*** Opening of Excerpted data ***

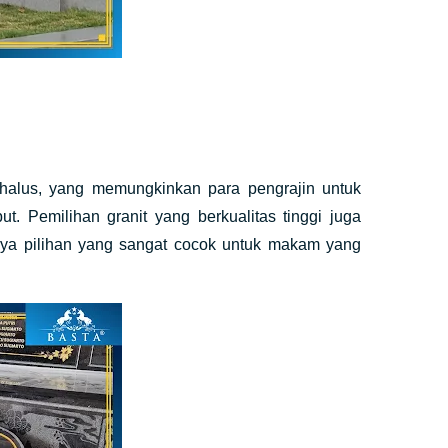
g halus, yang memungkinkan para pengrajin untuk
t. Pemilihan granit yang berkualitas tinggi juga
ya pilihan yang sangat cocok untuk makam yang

*** Close of Excerpted data ***
*** Opening of Excerpted data ***

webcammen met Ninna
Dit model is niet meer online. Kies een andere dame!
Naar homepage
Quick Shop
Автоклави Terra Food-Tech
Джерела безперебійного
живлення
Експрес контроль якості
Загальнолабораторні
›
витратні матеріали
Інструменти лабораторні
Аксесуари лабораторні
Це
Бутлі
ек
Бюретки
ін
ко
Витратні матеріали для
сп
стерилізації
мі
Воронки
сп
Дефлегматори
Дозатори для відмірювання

*** Close of Excerpted data ***

• _Activity_
Filter the records, keeping only lines that contain "матеріали", and show those lines.

• _Written answer_
витратні матеріали
Витратні матеріали для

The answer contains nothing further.